Work instruction
Please retype the listing below exactly as it stands, skipping any pictures.

Supplied material
● ● ●

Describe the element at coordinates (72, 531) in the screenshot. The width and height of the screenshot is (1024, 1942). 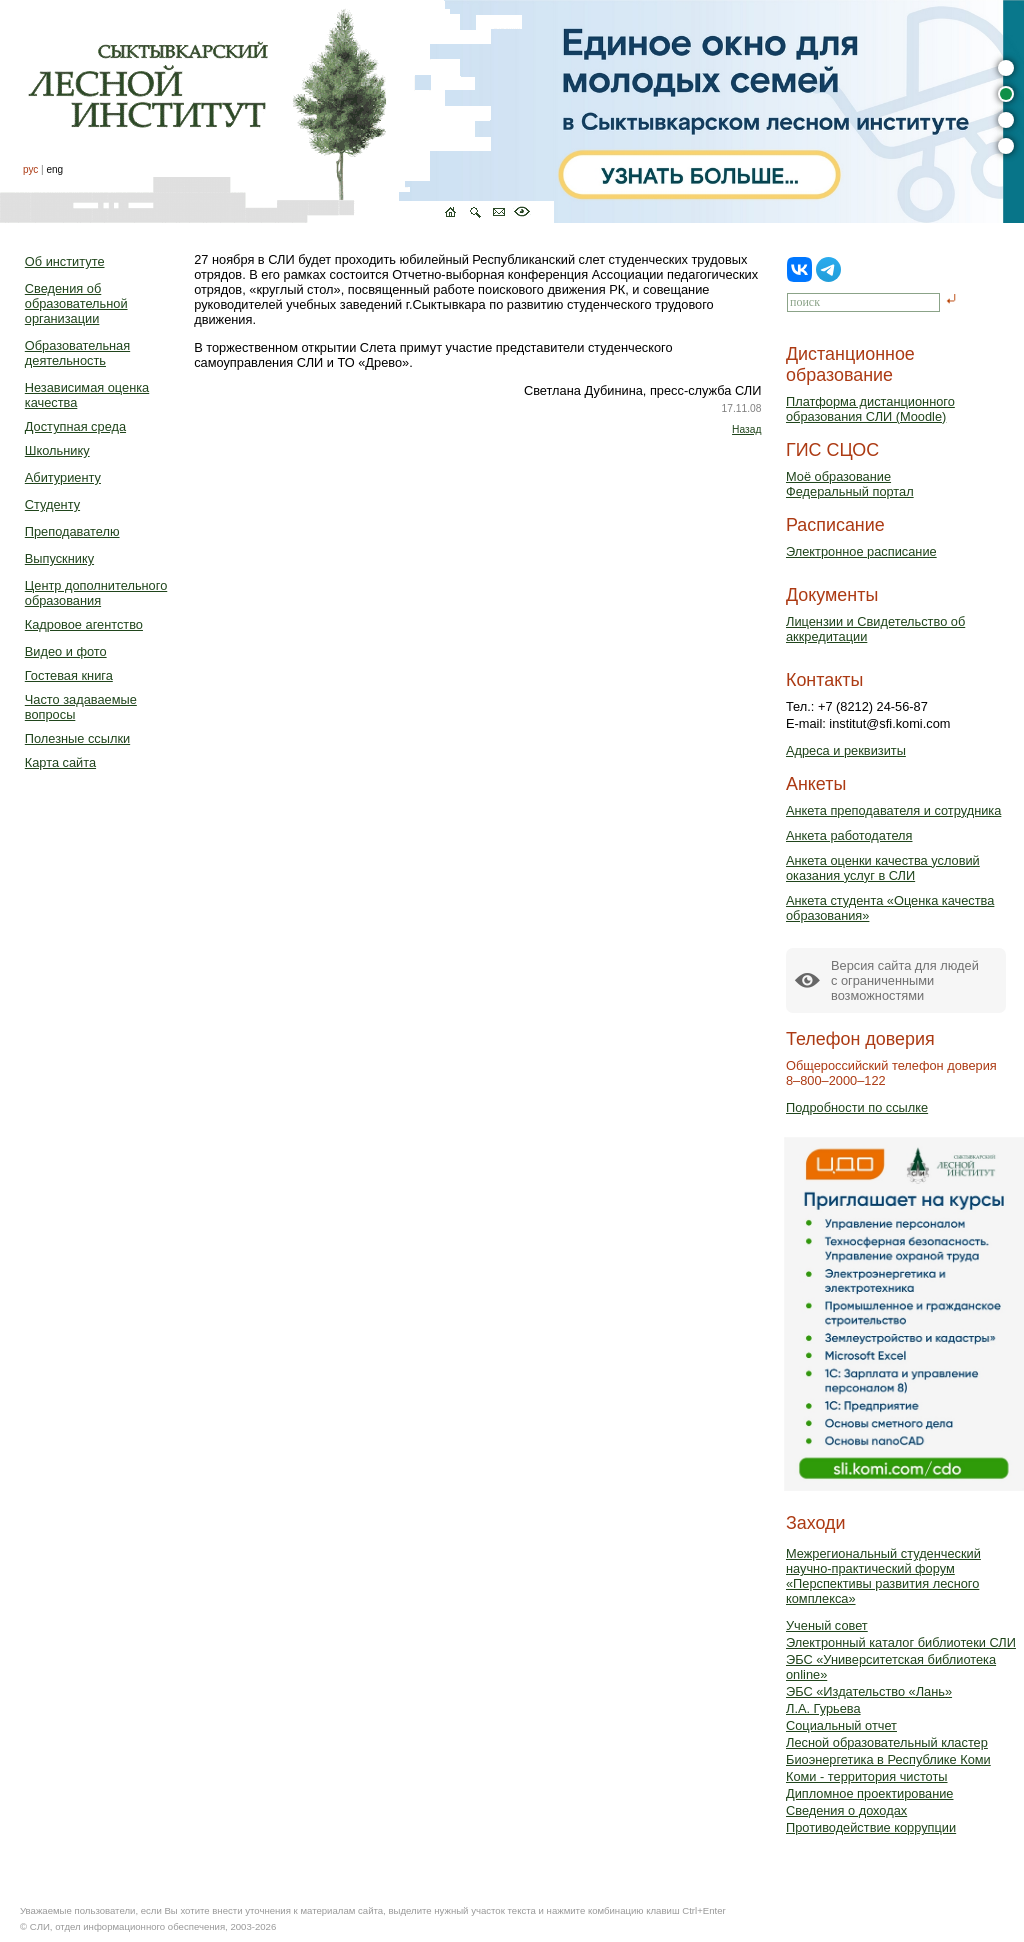
I see `Преподавателю` at that location.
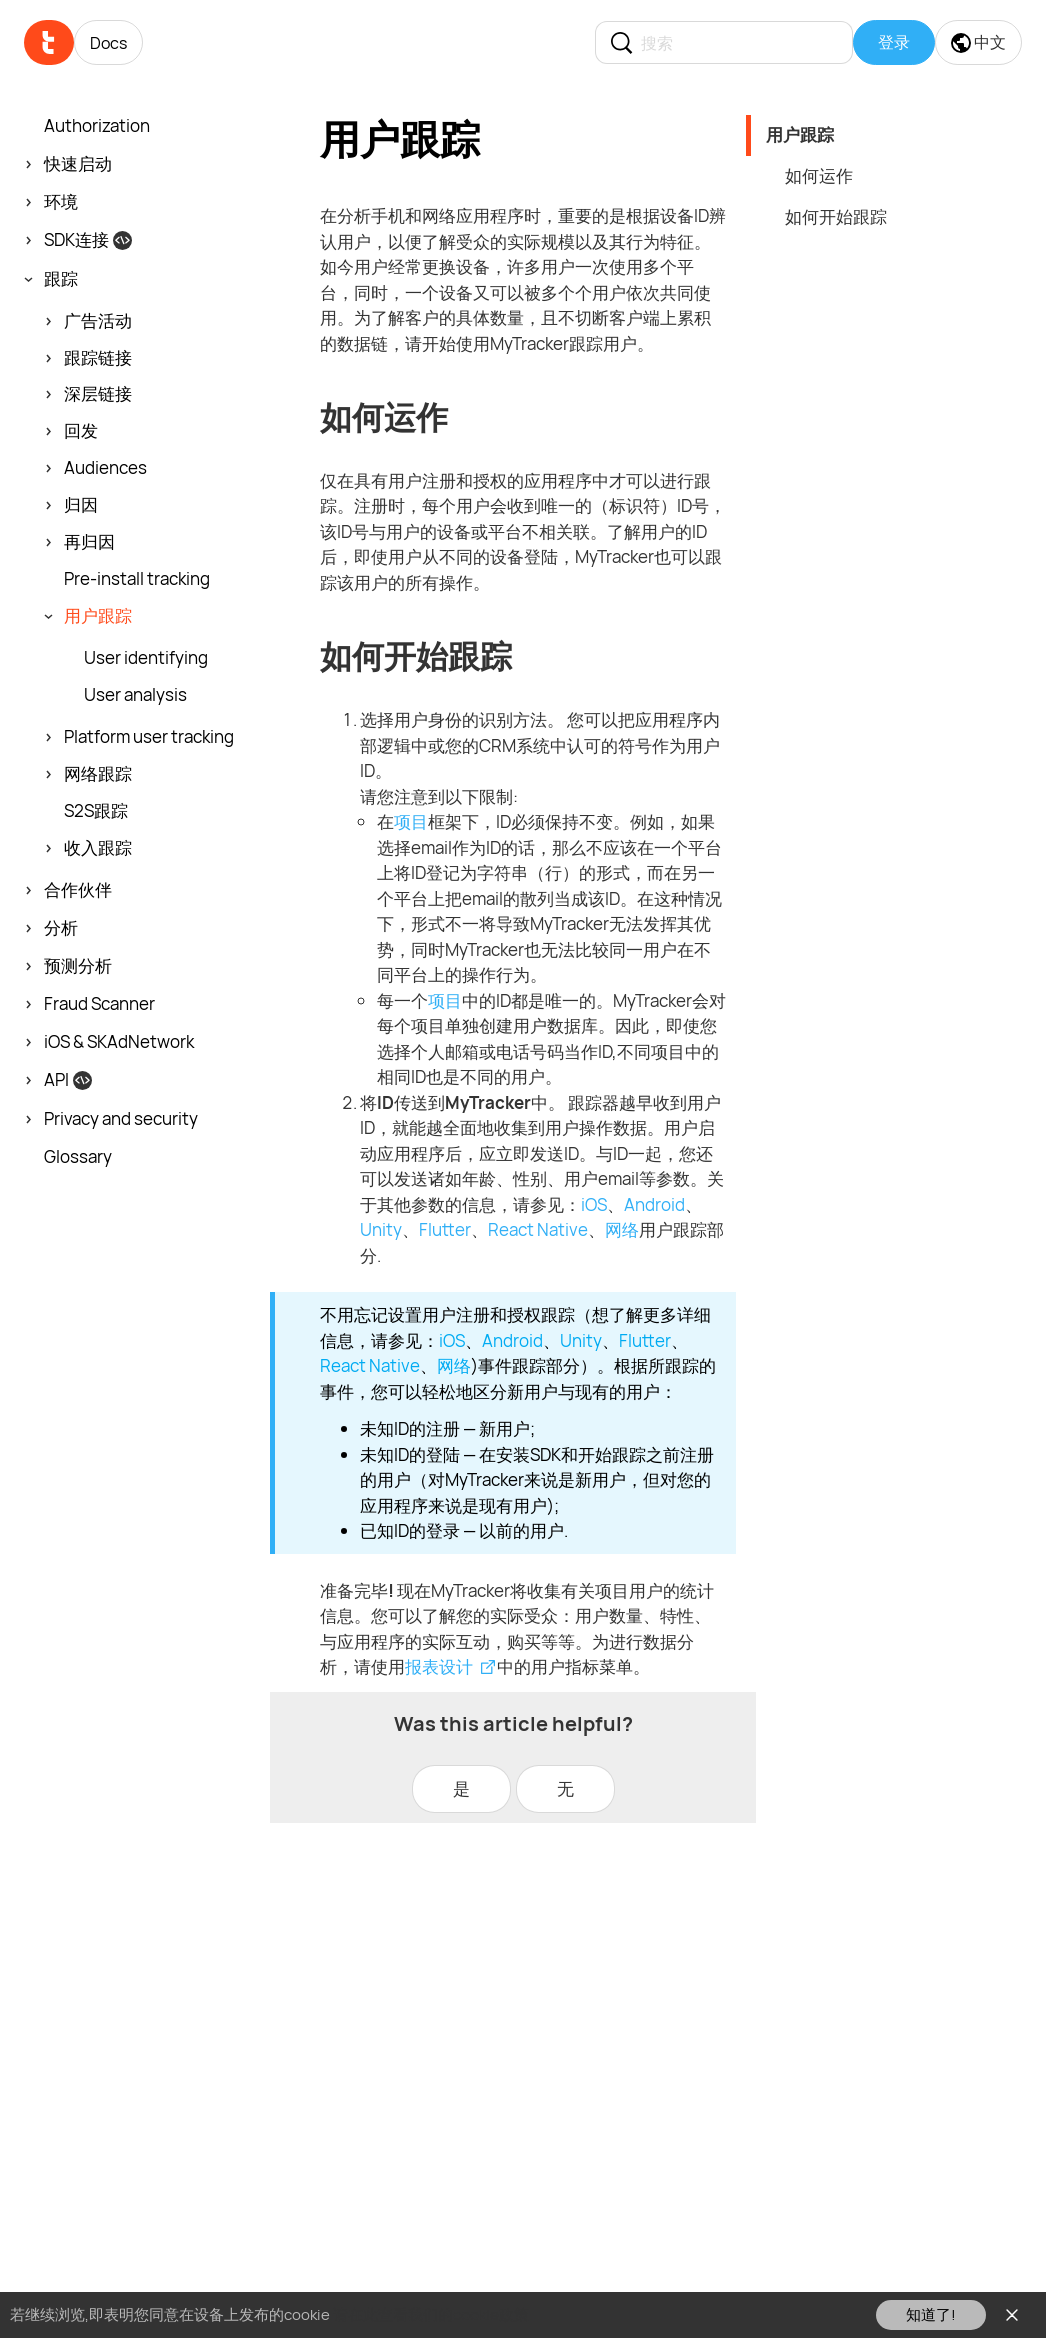 The width and height of the screenshot is (1046, 2338). I want to click on Android, so click(654, 1204).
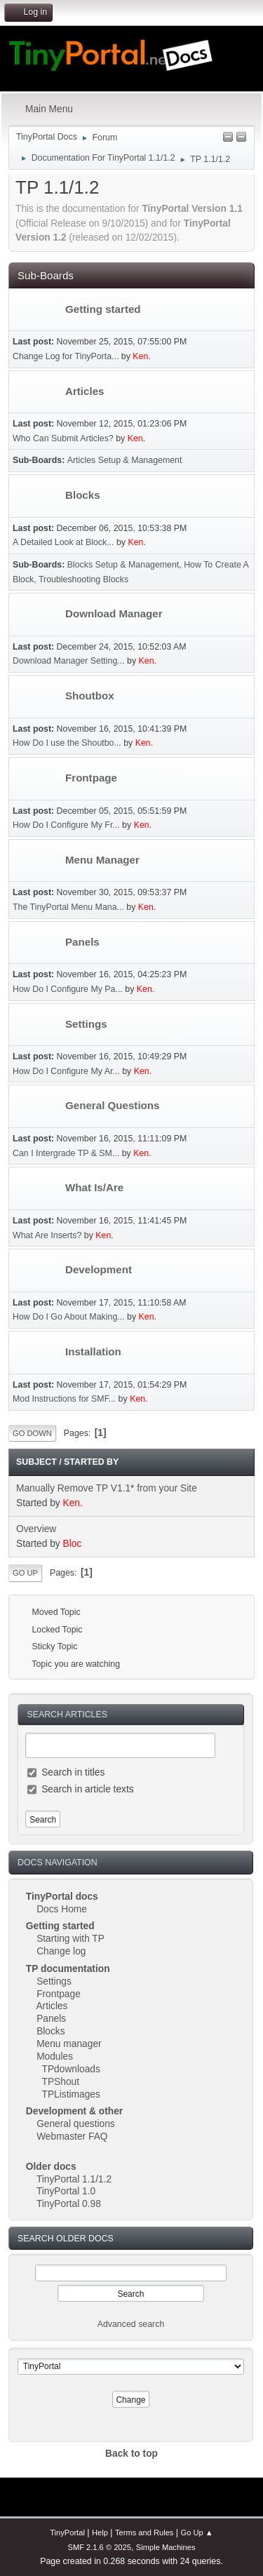  What do you see at coordinates (66, 825) in the screenshot?
I see `How Do I Configure My Fr...` at bounding box center [66, 825].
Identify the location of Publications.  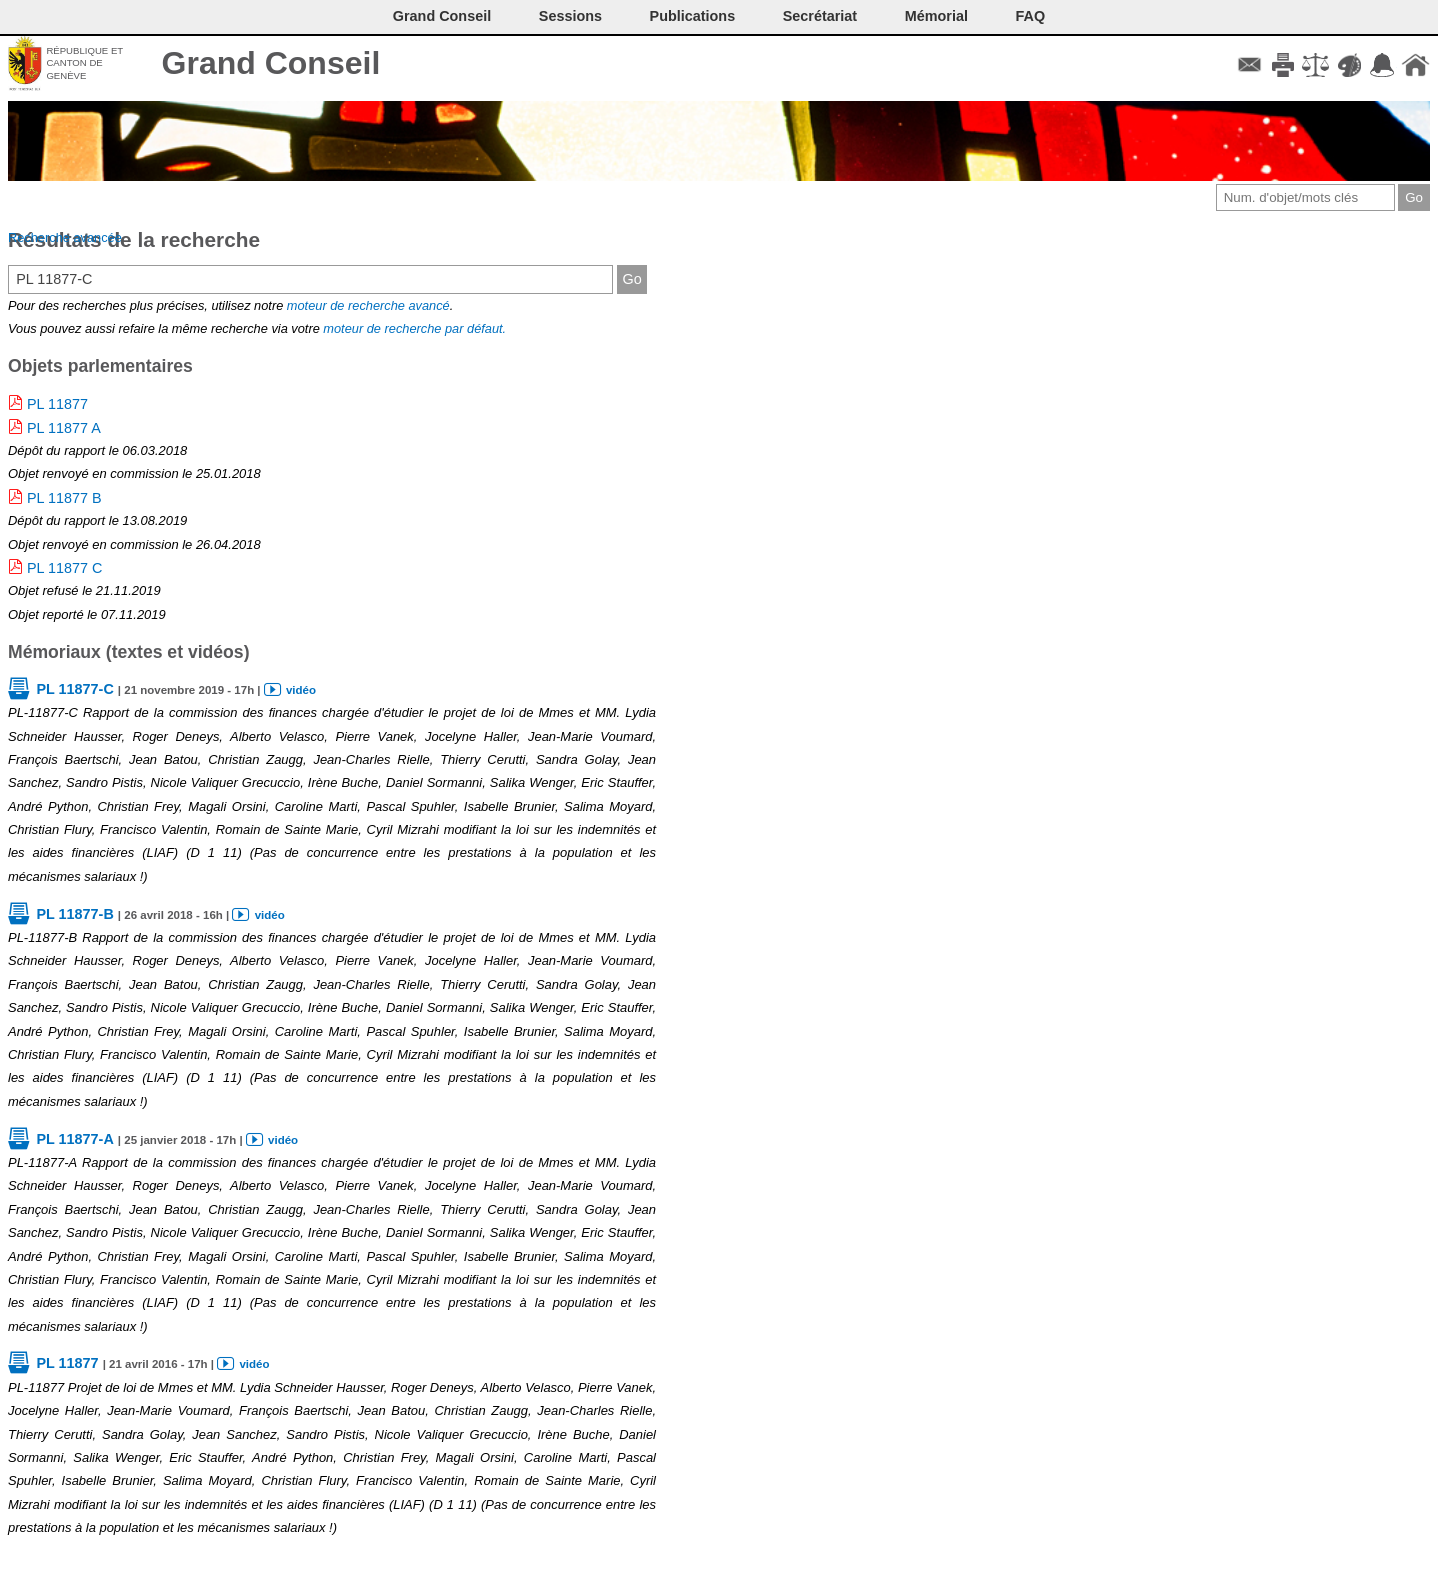
(693, 16).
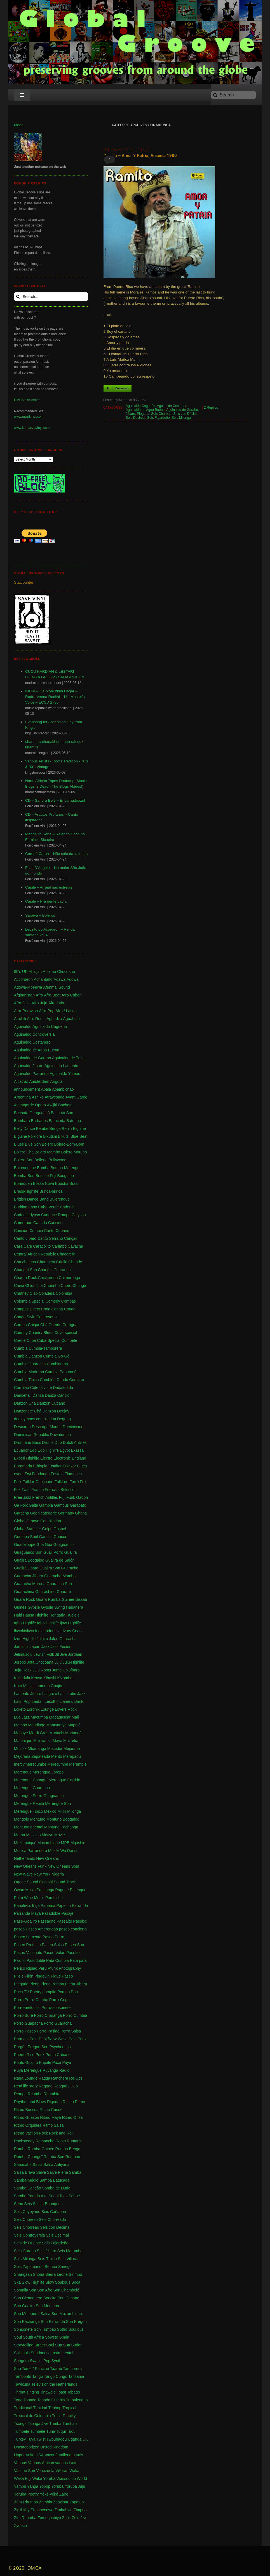 This screenshot has width=270, height=2576. What do you see at coordinates (23, 1246) in the screenshot?
I see `Cara Cara [Cara Cara (1 item)]` at bounding box center [23, 1246].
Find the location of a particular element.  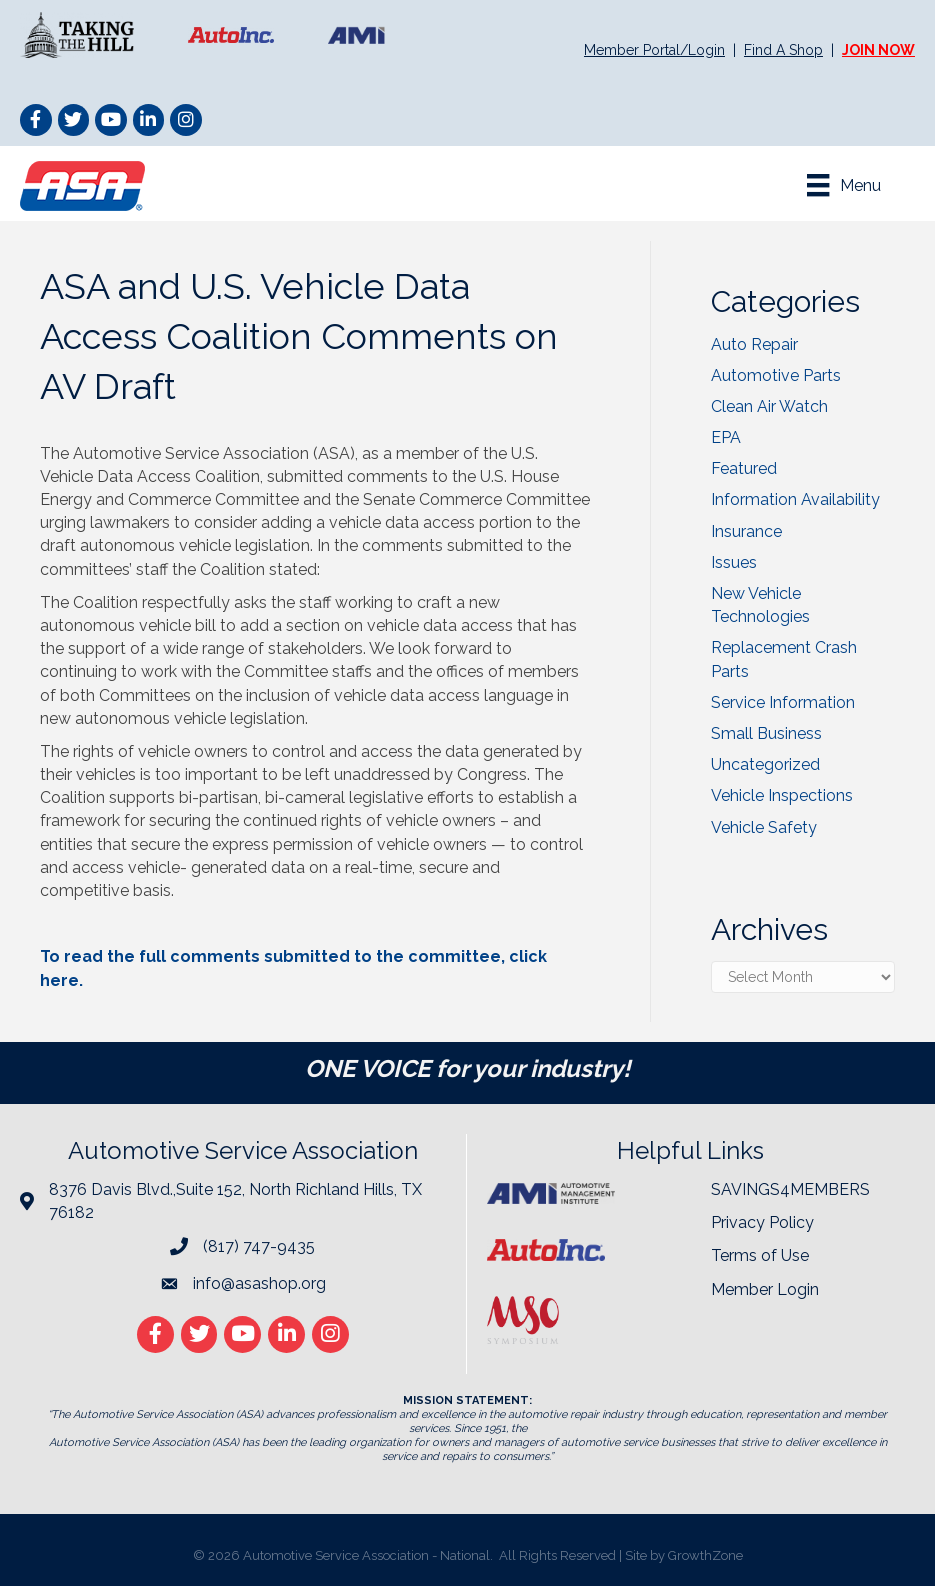

Privacy Policy is located at coordinates (762, 1222).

● ● ●

Response to the exercise
Describe the element at coordinates (72, 531) in the screenshot. The width and height of the screenshot is (1024, 1942). 
I see `Преподавателю` at that location.
 The width and height of the screenshot is (1046, 2338). I want to click on Android, so click(654, 1204).
  What do you see at coordinates (66, 825) in the screenshot?
I see `How Do I Configure My Fr...` at bounding box center [66, 825].
Identify the location of Publications.  
(693, 16).
 This screenshot has width=270, height=2576. What do you see at coordinates (23, 1246) in the screenshot?
I see `Cara Cara [Cara Cara (1 item)]` at bounding box center [23, 1246].
Find the location of a particular element.  

Privacy Policy is located at coordinates (762, 1222).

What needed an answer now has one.